What you should do
Every line below is to be copied exactly, with the pictures left out.

|---|

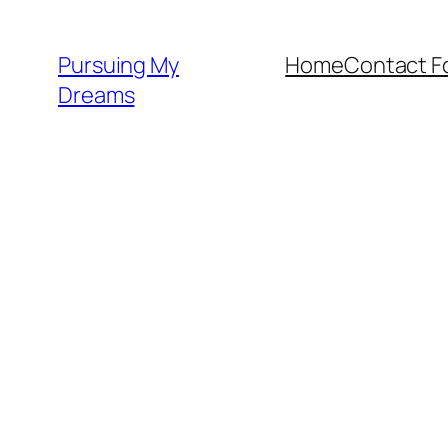
Skip
to
Pursuing My
Home
Contact F
content
Dreams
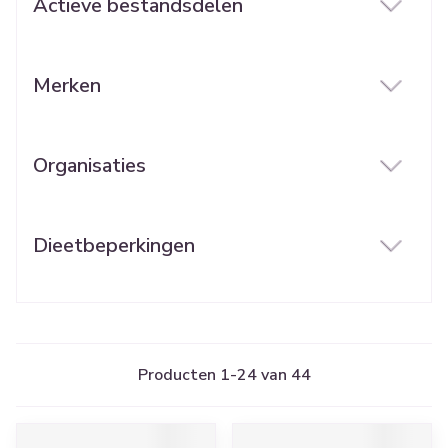
Actieve bestandsdelen
filter
Merken
filter
Organisaties
filter
Dieetbeperkingen
filter
Producten
1
-
24
van
44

|---|

Answer below
Skip
to
Pursuing My
Home
Contact F
content
Dreams
Actieve bestandsdelen
filter
Merken
filter
Organisaties
filter
Dieetbeperkingen
filter
Producten
1
-
24
van
44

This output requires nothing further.